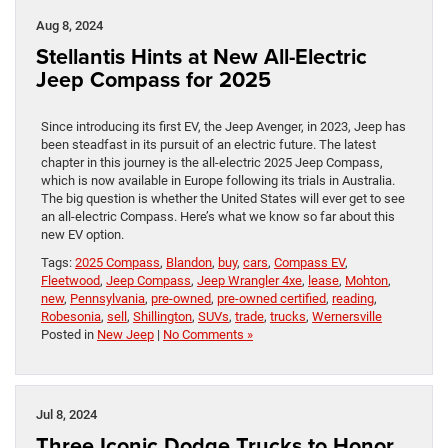
Aug 8, 2024
Stellantis Hints at New All-Electric
Jeep Compass for 2025
Since introducing its first EV, the Jeep Avenger, in 2023, Jeep has
been steadfast in its pursuit of an electric future. The latest
chapter in this journey is the all-electric 2025 Jeep Compass,
which is now available in Europe following its trials in Australia.
The big question is whether the United States will ever get to see
an all-electric Compass. Here’s what we know so far about this
new EV option.
Tags:
2025 Compass
,
Blandon
,
buy
,
cars
,
Compass EV
,
Fleetwood
,
Jeep Compass
,
Jeep Wrangler 4xe
,
lease
,
Mohton
,
new
,
Pennsylvania
,
pre-owned
,
pre-owned certified
,
reading
,
Robesonia
,
sell
,
Shillington
,
SUVs
,
trade
,
trucks
,
Wernersville
Posted in
New Jeep
|
No Comments »
Jul 8, 2024
Three Iconic Dodge Trucks to Honor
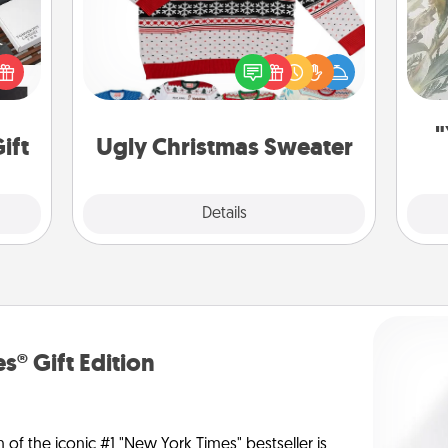
 it's
Flaunt your LOVE LANGUAGE® this
Pra
hs on
Christmas with these fun and bold
A
es to
LOVE LANGUAGE® themed "Ugly
ider.
Christmas Sweaters."
"
ift
Ugly Christmas Sweater
Explore
Details
Close
s® Gift Edition
n of the iconic #1 "New York Times" bestseller is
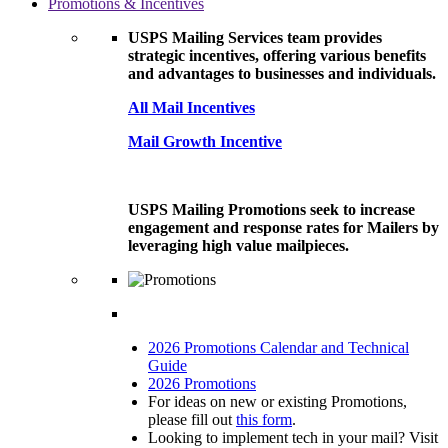
Promotions & Incentives
USPS Mailing Services team provides
strategic incentives, offering various benefits
and advantages to businesses and individuals.
All Mail Incentives
Mail Growth Incentive
USPS Mailing Promotions seek to increase
engagement and response rates for Mailers by
leveraging high value mailpieces.
2026 Promotions Calendar and Technical
Guide
2026 Promotions
For ideas on new or existing Promotions,
please fill out
this form
.
Looking to implement tech in your mail? Visit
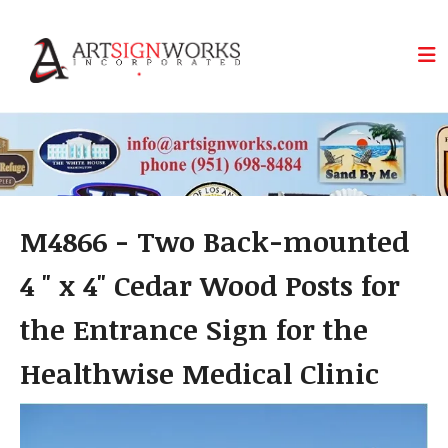
Skip to main content
M4866 - Two Back-mounted
4 " x 4" Cedar Wood Posts for
the Entrance Sign for the
Healthwise Medical Clinic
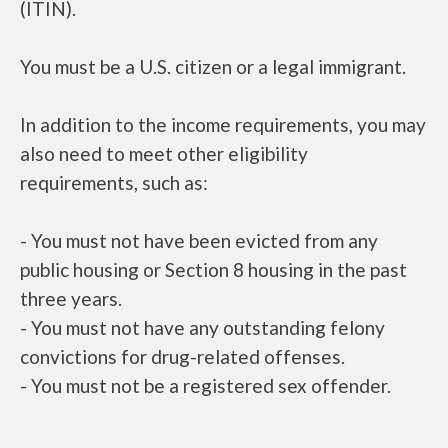
(ITIN).
You must be a U.S. citizen or a legal immigrant.
In addition to the income requirements, you may
also need to meet other eligibility
requirements, such as:
- You must not have been evicted from any
public housing or Section 8 housing in the past
three years.
- You must not have any outstanding felony
convictions for drug-related offenses.
- You must not be a registered sex offender.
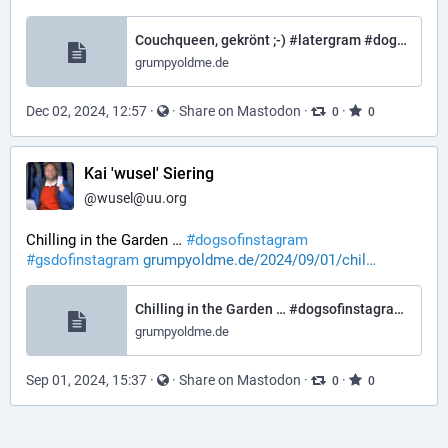
Couchqueen, gekrönt ;-) #latergram #dogsofinstagram #gsdofinstagram #gsdofthreads – Grumpy Old Me
grumpyoldme.de
Dec 02, 2024, 12:57
·
·
Share on Mastodon
·
·
0
0
Kai 'wusel' Siering
@
wusel@uu.org
Chilling in the Garden … 
#
dogsofinstagram
#
gsdofinstagram
grumpyoldme.de/2024/09/01/chil
Chilling in the Garden … #dogsofinstagram #gsdofinstagram – Grumpy Old Me
grumpyoldme.de
Sep 01, 2024, 15:37
·
·
Share on Mastodon
·
·
0
0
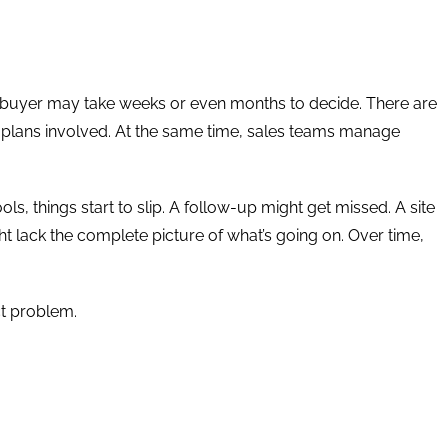
le buyer may take weeks or even months to decide. There are
nt plans involved. At the same time, sales teams manage
ls, things start to slip. A follow-up might get missed. A site
t lack the complete picture of what’s going on. Over time,
ct problem.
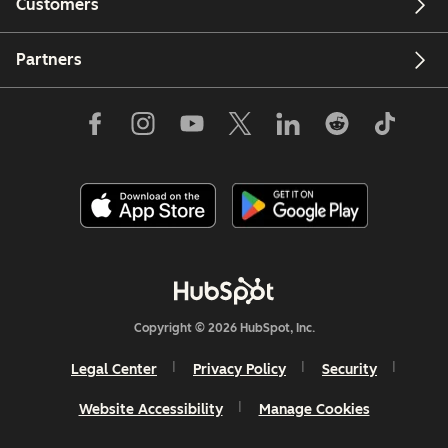
Customers
Partners
Copyright © 2026 HubSpot, Inc.
Legal Center
Privacy Policy
Security
Website Accessibility
Manage Cookies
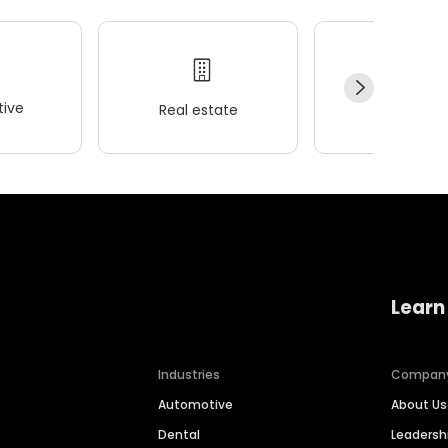
ive
Real estate
Wellness
Learn
Industries
Compan
Automotive
About Us
Dental
Leaders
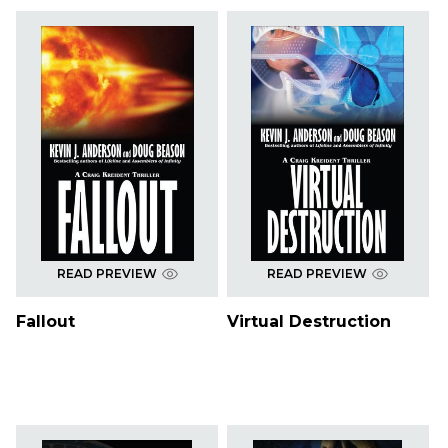
READ PREVIEW
READ PREVIEW
Fallout
Virtual Destruction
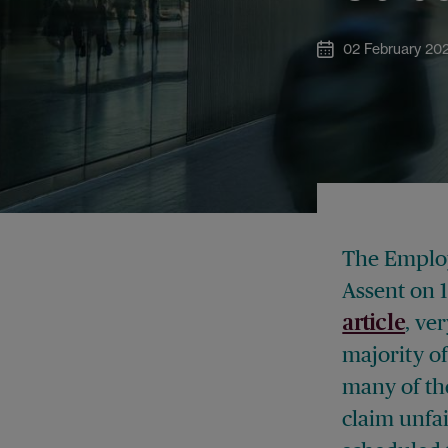
02 February 20
The Employ
Assent on 
, ve
article
majority of
many of the
claim unfai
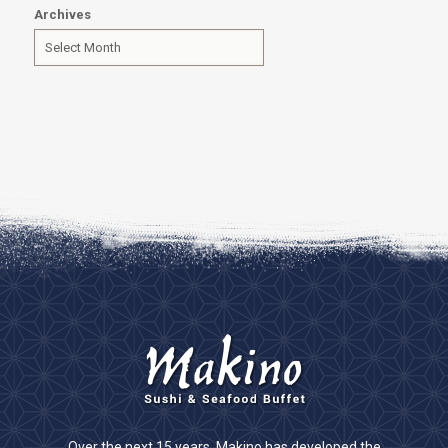
Archives
Over the next 15 years, Makino has developed the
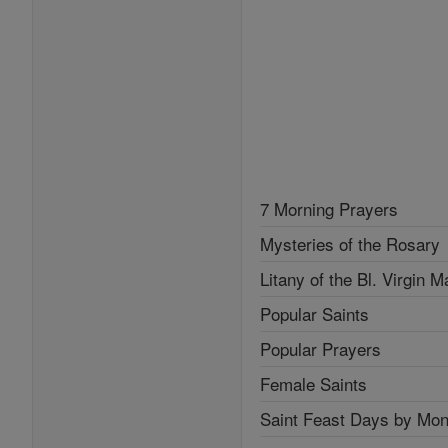
7 Morning Prayers
Mysteries of the Rosary
Litany of the Bl. Virgin M
Popular Saints
Popular Prayers
Female Saints
Saint Feast Days by Mon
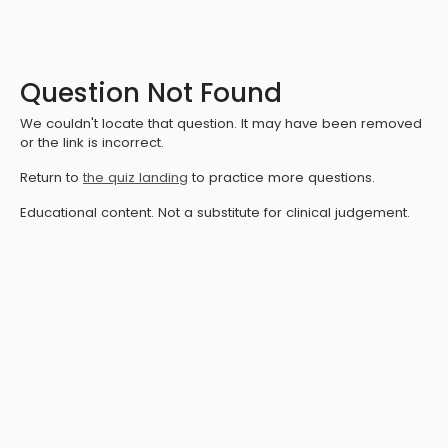
Question Not Found
We couldn't locate that question. It may have been removed
or the link is incorrect.
Return to
the quiz landing
to practice more questions.
Educational content. Not a substitute for clinical judgement.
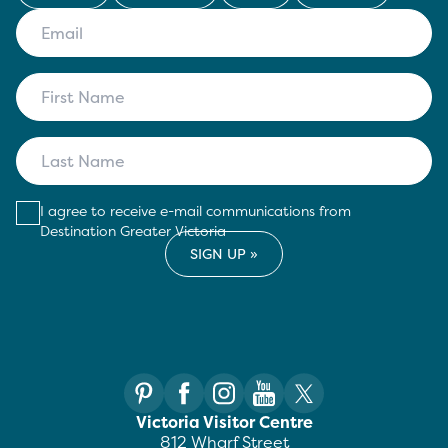
I agree to receive e-mail communications from
Destination Greater Victoria
Victoria Visitor Centre
812 Wharf Street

· · ·

§ **About this task**:
Give back the material exactly as written, images excluded.

§ **Output below**:
Aug 8, 2024
Stellantis Hints at New All-Electric
Jeep Compass for 2025
Since introducing its first EV, the Jeep Avenger, in 2023, Jeep has
been steadfast in its pursuit of an electric future. The latest
chapter in this journey is the all-electric 2025 Jeep Compass,
which is now available in Europe following its trials in Australia.
The big question is whether the United States will ever get to see
an all-electric Compass. Here’s what we know so far about this
new EV option.
Tags:
2025 Compass
,
Blandon
,
buy
,
cars
,
Compass EV
,
Fleetwood
,
Jeep Compass
,
Jeep Wrangler 4xe
,
lease
,
Mohton
,
new
,
Pennsylvania
,
pre-owned
,
pre-owned certified
,
reading
,
Robesonia
,
sell
,
Shillington
,
SUVs
,
trade
,
trucks
,
Wernersville
Posted in
New Jeep
|
No Comments »
Jul 8, 2024
Three Iconic Dodge Trucks to Honor
 it's
Flaunt your LOVE LANGUAGE® this
Pra
hs on
Christmas with these fun and bold
A
es to
LOVE LANGUAGE® themed "Ugly
ider.
Christmas Sweaters."
"
ift
Ugly Christmas Sweater
Explore
Details
Close
s® Gift Edition
n of the iconic #1 "New York Times" bestseller is
Promotions & Incentives
USPS Mailing Services team provides
strategic incentives, offering various benefits
and advantages to businesses and individuals.
All Mail Incentives
Mail Growth Incentive
USPS Mailing Promotions seek to increase
engagement and response rates for Mailers by
leveraging high value mailpieces.
2026 Promotions Calendar and Technical
Guide
2026 Promotions
For ideas on new or existing Promotions,
please fill out
this form
.
Looking to implement tech in your mail? Visit
Skip to main content
M4866 - Two Back-mounted
4 " x 4" Cedar Wood Posts for
the Entrance Sign for the
Healthwise Medical Clinic
(ITIN).
You must be a U.S. citizen or a legal immigrant.
In addition to the income requirements, you may
also need to meet other eligibility
requirements, such as:
- You must not have been evicted from any
public housing or Section 8 housing in the past
three years.
- You must not have any outstanding felony
convictions for drug-related offenses.
- You must not be a registered sex offender.
Couchqueen, gekrönt ;-) #latergram #dogsofinstagram #gsdofinstagram #gsdofthreads – Grumpy Old Me
grumpyoldme.de
Dec 02, 2024, 12:57
·
·
Share on Mastodon
·
·
0
0
Kai 'wusel' Siering
@
wusel@uu.org
Chilling in the Garden … 
#
dogsofinstagram
#
gsdofinstagram
grumpyoldme.de/2024/09/01/chil
Chilling in the Garden … #dogsofinstagram #gsdofinstagram – Grumpy Old Me
grumpyoldme.de
Sep 01, 2024, 15:37
·
·
Share on Mastodon
·
·
0
0
le buyer may take weeks or even months to decide. There are
nt plans involved. At the same time, sales teams manage
ls, things start to slip. A follow-up might get missed. A site
t lack the complete picture of what’s going on. Over time,
ct problem.
Customers
Partners
Copyright © 2026 HubSpot, Inc.
Legal Center
Privacy Policy
Security
Website Accessibility
Manage Cookies
ive
Real estate
Wellness
Learn
Industries
Compan
Automotive
About Us
Dental
Leaders
READ PREVIEW
READ PREVIEW
Fallout
Virtual Destruction
02 February 20
The Employ
Assent on 
, ve
article
majority of
many of the
claim unfai
Archives
Over the next 15 years, Makino has developed the
7 Morning Prayers
Mysteries of the Rosary
Litany of the Bl. Virgin M
Popular Saints
Popular Prayers
Female Saints
Saint Feast Days by Mon
Question Not Found
We couldn't locate that question. It may have been removed
or the link is incorrect.
Return to
the quiz landing
to practice more questions.
Educational content. Not a substitute for clinical judgement.
I agree to receive e-mail communications from
Destination Greater Victoria
Victoria Visitor Centre
812 Wharf Street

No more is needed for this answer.